Material for this task ▸
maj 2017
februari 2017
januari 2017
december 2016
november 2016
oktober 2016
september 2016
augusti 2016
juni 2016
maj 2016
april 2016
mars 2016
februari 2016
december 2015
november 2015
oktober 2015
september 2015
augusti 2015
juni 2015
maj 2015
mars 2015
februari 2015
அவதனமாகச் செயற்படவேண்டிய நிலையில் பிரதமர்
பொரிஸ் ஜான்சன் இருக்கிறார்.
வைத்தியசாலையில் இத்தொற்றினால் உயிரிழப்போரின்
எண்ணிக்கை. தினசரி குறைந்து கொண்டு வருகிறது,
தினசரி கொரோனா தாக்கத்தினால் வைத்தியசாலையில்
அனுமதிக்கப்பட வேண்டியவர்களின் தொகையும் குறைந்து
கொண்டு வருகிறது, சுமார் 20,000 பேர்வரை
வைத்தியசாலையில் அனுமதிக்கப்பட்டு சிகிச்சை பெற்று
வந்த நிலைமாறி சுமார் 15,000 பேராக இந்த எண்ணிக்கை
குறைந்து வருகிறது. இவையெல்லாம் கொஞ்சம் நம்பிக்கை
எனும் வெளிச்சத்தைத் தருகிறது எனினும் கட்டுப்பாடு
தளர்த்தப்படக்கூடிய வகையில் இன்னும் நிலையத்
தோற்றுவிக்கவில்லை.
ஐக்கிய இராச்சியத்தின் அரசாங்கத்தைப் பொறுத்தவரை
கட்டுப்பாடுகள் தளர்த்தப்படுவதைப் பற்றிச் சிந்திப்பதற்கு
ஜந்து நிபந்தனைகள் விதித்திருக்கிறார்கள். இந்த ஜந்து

Task details ▸ Each line of the listing above that includes the word "februari" should be copied.

Result ▸
februari 2017
februari 2016
februari 2015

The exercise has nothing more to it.